En sport, plusieurs Estoniens se sont distingués. Début mars, l’athlète Risto Lillemets a remporté la médaille de bronze de l’heptathlon aux Championnats d’Europe en salle qui se sont déroulés à Istanbul. Avec ce podium, Lillemets est devenu le cinquième Estonien médaillé lors de grands championnats internationaux (en salle ou en plein air) poursuivant ainsi la présence estonienne lors des épreuves combinées. Avant lui, Erki Nool (neuf médailles entre 1996 et 2002), Mikk Pahapill (2009), Maicel Uibo (2018 et 2019) et Janek Õiglane (2022) avaient connu les honneurs.

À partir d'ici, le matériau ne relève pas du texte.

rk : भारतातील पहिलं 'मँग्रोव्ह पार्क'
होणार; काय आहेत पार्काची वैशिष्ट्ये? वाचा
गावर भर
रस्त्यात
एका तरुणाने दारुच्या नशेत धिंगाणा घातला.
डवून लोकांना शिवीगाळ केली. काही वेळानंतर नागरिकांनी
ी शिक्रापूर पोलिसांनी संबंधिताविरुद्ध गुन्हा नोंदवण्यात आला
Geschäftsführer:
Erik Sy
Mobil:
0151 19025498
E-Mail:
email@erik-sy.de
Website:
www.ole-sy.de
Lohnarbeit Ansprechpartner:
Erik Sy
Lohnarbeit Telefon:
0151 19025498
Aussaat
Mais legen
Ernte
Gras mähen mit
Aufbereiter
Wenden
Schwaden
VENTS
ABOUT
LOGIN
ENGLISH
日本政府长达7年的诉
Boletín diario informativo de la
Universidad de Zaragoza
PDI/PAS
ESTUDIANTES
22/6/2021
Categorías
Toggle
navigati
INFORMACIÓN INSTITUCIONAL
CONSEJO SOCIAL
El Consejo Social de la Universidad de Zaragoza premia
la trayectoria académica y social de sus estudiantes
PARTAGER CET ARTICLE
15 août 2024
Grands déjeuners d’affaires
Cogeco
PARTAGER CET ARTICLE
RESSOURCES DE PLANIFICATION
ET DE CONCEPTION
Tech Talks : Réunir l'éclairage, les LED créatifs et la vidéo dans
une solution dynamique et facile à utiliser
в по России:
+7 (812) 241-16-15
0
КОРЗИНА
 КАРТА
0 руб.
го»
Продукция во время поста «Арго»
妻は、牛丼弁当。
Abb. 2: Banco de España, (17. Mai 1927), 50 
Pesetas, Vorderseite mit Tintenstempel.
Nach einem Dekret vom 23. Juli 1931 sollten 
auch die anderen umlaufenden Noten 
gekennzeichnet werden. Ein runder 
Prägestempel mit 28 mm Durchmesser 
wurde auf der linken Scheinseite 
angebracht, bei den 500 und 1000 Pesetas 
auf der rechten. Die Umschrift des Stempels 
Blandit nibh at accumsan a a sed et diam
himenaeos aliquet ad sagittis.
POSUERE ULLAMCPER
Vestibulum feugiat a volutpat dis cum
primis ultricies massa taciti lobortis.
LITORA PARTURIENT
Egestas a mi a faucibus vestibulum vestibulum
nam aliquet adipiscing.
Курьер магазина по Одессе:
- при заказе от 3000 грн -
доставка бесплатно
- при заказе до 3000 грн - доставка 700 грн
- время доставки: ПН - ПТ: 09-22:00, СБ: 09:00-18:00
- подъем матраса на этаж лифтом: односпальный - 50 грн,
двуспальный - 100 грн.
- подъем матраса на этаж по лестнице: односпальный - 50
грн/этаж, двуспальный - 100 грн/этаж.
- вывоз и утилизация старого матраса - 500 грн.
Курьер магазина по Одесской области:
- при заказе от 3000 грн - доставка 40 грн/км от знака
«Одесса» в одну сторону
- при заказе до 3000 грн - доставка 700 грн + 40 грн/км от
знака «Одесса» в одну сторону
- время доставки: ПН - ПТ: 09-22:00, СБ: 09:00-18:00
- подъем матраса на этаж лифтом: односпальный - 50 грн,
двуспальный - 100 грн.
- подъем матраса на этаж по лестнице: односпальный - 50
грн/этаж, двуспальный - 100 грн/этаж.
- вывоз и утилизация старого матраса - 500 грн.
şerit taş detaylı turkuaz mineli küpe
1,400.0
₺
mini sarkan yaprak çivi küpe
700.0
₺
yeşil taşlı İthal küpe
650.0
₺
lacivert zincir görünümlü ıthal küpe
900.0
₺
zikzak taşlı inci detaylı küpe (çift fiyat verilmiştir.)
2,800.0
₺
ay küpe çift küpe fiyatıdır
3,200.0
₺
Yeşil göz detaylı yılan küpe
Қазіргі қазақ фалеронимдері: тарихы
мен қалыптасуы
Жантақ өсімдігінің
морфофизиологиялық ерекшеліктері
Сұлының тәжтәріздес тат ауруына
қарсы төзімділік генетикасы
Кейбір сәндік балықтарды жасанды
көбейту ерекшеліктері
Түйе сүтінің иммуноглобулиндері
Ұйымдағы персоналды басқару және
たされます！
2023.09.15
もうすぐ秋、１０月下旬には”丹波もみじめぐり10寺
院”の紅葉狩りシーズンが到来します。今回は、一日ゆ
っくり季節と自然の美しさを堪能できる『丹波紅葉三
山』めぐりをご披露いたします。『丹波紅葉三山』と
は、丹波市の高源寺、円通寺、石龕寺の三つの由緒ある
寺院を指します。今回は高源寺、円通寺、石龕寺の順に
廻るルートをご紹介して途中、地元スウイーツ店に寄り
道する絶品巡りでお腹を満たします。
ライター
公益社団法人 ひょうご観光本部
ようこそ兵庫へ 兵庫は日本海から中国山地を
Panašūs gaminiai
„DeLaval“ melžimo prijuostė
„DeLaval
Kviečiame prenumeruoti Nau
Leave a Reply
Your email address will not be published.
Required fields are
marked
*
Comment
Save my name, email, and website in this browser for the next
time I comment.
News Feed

Mars marque la fin de la saison des différents sports de neige. Malgré un début de saison compliqué, le spécialiste du combiné nordique Kristjan Ilves a réussi à terminer une nouvelle fois à la cinquième du classement général de la coupe du monde de sa discipline, notamment grâce à deux podiums en mars. Sa saison a également été marqué par une quatrième et une sixième place aux Mondiaux de Planica (Slovénie). Aux championnats du monde de patinage artistique de Saitama au Japon, la patineuse Niina Petrõkina a obtenu le meilleur résultat d’une Estonienne dans une telle compétition avec une neuvième place finale. De leur côté, l’Estonien Marko Gaidajenko et la Française Solène Mazingue ont terminé à la 28e place de l’épreuve de danse sur glace. Il s’agissait avant tout de leur retour à la compétition, six mois après que la jeune patineuse a eu le crâne fracturé lors d’un entraînement.
En basket, le club tallinnois BC Kalev poursuit son parcours en Coupe d’Europe FIBA. Qualifié pour la phase finale de la compétition, l’équipe estonienne s’est d’abord défaite du club allemand de Bamberg en quarts de finale. Fin mars, elle a remporté le match aller de sa demi-finale face aux Français de Cholet. Qu’il se qualifie pour la finale ou non, BC Kalev réalise le meilleur parcours d’un club estonien au niveau européen depuis le club de l’université de Tartu qui avait atteint les quarts de finale en EuroChallenge en 2013-2014. En cas de qualification pour la finale, BC Kalev réaliserait la meilleure performance d’un club estonien puisque Tartu n’a fini « que » quatrième de la FIBA EuroCup en 2007-2008.